Under the slogan "I pray for my country," dozens of Christians marched and prayed for unity of the church and for God to finally intervene to end their country's plight.
"We need to turn to God, cry out to the Lord and ask him to intervene," Pastor Jaime Perez said.
"We are motivated more than ever to pray for Venezuela, because the situation is very critical," Pastor Enrique Soto, with Maranatha Church, said. "Only prayer and the unity of the body of Christ will make the country better."
Venezuela's growing economic crisis is being fuelled by low prices for oil, the country's main export; a drought that has crippled the country's ability to generate hydroelectric power; and a long decline in manufacturing and agricultural production, according to NYT.

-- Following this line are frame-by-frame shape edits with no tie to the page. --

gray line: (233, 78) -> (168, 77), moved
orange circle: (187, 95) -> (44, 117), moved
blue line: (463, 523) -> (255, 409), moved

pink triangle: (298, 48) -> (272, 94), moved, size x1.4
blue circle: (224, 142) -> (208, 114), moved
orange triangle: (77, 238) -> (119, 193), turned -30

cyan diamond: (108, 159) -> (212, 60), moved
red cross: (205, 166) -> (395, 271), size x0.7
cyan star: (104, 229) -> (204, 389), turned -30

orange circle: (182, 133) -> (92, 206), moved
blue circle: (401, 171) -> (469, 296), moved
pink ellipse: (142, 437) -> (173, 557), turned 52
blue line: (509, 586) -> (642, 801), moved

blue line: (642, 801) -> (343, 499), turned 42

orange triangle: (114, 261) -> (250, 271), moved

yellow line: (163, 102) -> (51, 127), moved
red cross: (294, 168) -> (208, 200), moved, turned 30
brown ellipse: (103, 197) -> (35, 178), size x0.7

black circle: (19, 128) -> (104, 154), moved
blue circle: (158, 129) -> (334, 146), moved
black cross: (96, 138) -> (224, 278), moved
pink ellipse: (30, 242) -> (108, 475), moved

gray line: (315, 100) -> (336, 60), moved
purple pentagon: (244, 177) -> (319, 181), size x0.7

Venezuela's government says the problems are the result of an "economic war" being waged by elites who are hoarding supplies, as well as the American government's efforts to destabilise the country.
But most economists agree that Venezuela is suffering from years of economic mismanagement, including over-dependence on oil and price controls that led many businesses to stop making products.
Most Venezuelans appear resigned to the situation they are in. "It's in God's hands now," says Luis Ríos, a Caracas resident, echoing a common phrase heard in the country.